ELOOP, a Vienna-based car sharing service, has tokenized a fleet of Tesla vehicles, a real-world use in how Web3 can generate profits for token holders. The company is offering investors the chance to share in profits from ride-share trips, with profit-sharing split 50/50 between the company and those who buy-in.

To do so, ELOOP has launched the $EOT, which the company bills as a “security token.” With the token, holders can own part of the Tesla fleet and share in the revenues from ride shares, which are focused around longer trips rather than intercity transportation. Holding the token gives access to a dashboard where users can cash out into fiat currency.

According to the company’s website, it has already sold 1.9 million $EOT, with one token worth around 1.20 EUROs. It has tokenized 21 Tesla Model 3s and two Tesla Model Ys. The company’s whitepaper states that the average lifespan of a rideshare vehicle in Europe is around four years. After that, the car will need to be replaced.

One of the selling points, according to ELOOP, is the fact that these vehicles have zero-emissions and don’t cause any additional damage to the environment.
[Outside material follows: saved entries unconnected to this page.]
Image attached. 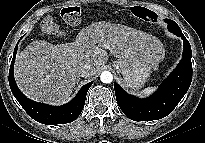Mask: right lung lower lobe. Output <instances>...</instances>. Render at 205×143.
<instances>
[{
  "label": "right lung lower lobe",
  "mask_w": 205,
  "mask_h": 143,
  "mask_svg": "<svg viewBox=\"0 0 205 143\" xmlns=\"http://www.w3.org/2000/svg\"><path fill=\"white\" fill-rule=\"evenodd\" d=\"M17 45L14 49L13 59L9 69V85L13 95L18 100L23 109L31 118L42 124H65L74 121L84 108L87 91L93 82L83 86L76 97L65 105L51 106L34 102L28 99L19 90L14 79L13 65L16 57Z\"/></svg>",
  "instance_id": "right-lung-lower-lobe-1"
}]
</instances>
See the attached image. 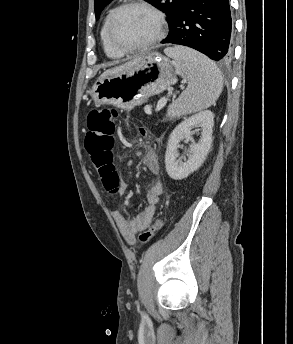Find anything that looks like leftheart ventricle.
I'll return each mask as SVG.
<instances>
[{"instance_id": "1", "label": "left heart ventricle", "mask_w": 293, "mask_h": 344, "mask_svg": "<svg viewBox=\"0 0 293 344\" xmlns=\"http://www.w3.org/2000/svg\"><path fill=\"white\" fill-rule=\"evenodd\" d=\"M115 37L125 46H135L149 40L156 32V20L145 9L132 7L123 10L114 27Z\"/></svg>"}]
</instances>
This is contrary to many gas-guzzling cars, which have emissions that damage the environment. Currently, the investment period is open to anyone who would like to participate.
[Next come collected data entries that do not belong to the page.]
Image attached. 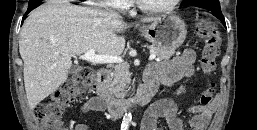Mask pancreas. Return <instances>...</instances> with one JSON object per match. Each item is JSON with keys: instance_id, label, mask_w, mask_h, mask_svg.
I'll list each match as a JSON object with an SVG mask.
<instances>
[{"instance_id": "1", "label": "pancreas", "mask_w": 257, "mask_h": 130, "mask_svg": "<svg viewBox=\"0 0 257 130\" xmlns=\"http://www.w3.org/2000/svg\"><path fill=\"white\" fill-rule=\"evenodd\" d=\"M148 48L155 53L157 60H169L175 54L174 49H166L154 45ZM108 81L109 91L117 98L123 97L126 86L130 83L129 67L125 64L115 66Z\"/></svg>"}]
</instances>
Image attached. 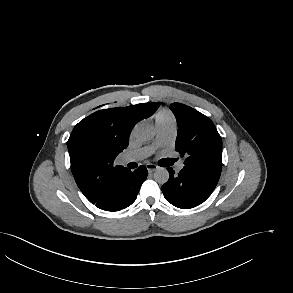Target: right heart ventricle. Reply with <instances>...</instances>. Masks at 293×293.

With a purchase of at least 100 $EOT tokens, the investor will receive free driving credits with the company, a perk the company has likely added to entice investors. This is the second sale of $EOT tokens, with no close date stated, although the company has already sold 98% of its tokens.

ELOOP: Web3 Meets Internet of Things

As some innovators have stated, Web3 needs to pair itself with real-world items to speed up adoption and appeal to a mainstream audience. One of the ways to do that is to leverage tokenization with the Internet of Things (IoT), which is a term that refers to a system of interconnected devices and objects that share data.
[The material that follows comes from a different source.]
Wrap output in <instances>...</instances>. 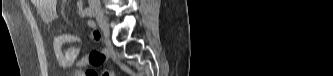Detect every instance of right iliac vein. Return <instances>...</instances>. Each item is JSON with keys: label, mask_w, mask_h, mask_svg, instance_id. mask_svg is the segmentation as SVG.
Instances as JSON below:
<instances>
[{"label": "right iliac vein", "mask_w": 333, "mask_h": 76, "mask_svg": "<svg viewBox=\"0 0 333 76\" xmlns=\"http://www.w3.org/2000/svg\"><path fill=\"white\" fill-rule=\"evenodd\" d=\"M91 9L93 10V13L96 17V20L101 28V30L103 31V33L106 36H109V24H108V20L106 18V16L104 15L102 9L100 8L99 5H93L91 7Z\"/></svg>", "instance_id": "obj_1"}]
</instances>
In fact, ELOOP’s tokenized fleet is stored on Peaq, a blockchain network hosted on Polkadot. The founders of ELOOP chose Polkadot because of its incentivization of IoT and the fact that it is operable with a variety of networks.

While the tokenized Tesla fleet may not be a classic case of IoT (one typically thinks of a home network with smart appliances communicating with each other), it certainly utilizes the internet and blockchain for a variety of functions. In its whitepaper, ELOOP describes its system as one with low volatility, an easy purchasing process, and no brokerage fees.

If ELOOP is successful, perhaps we’ll see more use cases where a company tries to pair Web3 with IoT. For now, it is certainly a novel approach and one that can provide investors with a predictable return, especially through passive income.